[INPUT Boundary: Start]

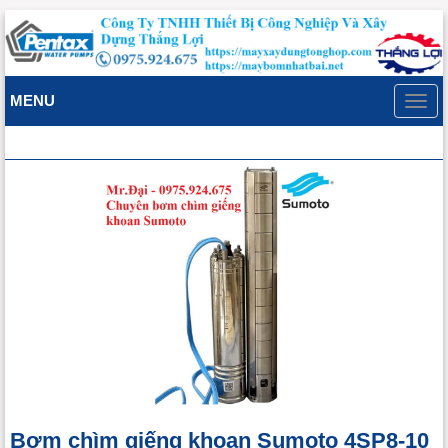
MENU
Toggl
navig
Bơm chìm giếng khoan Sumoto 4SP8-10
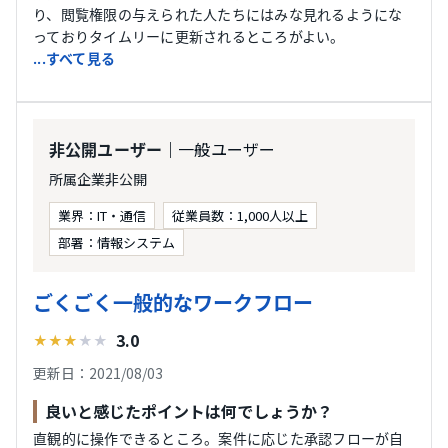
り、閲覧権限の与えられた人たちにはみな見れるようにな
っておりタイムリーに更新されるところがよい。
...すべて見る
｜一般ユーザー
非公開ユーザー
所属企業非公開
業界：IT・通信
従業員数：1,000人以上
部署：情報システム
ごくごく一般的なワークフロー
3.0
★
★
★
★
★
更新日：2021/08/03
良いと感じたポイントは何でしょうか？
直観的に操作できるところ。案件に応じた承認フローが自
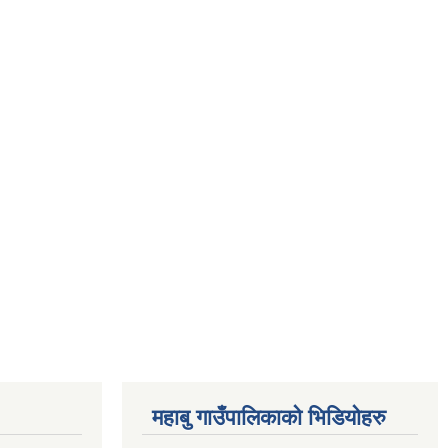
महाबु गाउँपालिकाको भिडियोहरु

[INPUT Boundary: End]
[INPUT Boundary: Start]

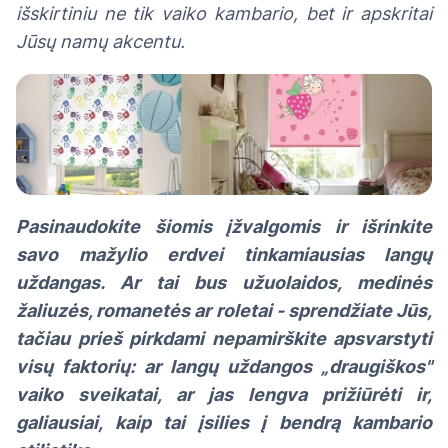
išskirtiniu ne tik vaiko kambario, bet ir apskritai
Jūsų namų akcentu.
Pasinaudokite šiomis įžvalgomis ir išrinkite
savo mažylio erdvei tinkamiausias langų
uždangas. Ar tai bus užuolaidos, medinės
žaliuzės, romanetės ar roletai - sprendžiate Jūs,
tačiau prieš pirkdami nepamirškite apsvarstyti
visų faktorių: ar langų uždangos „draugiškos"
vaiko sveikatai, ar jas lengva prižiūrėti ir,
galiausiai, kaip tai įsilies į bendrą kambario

[INPUT Boundary: End]

DIRECTIONS FOR THIS TASK:
Find the word "langų" in the entries and show each line where it is found.

OUTPUT FOR THIS EXERCISE:
savo mažylio erdvei tinkamiausias langų
visų faktorių: ar langų uždangos „draugiškos"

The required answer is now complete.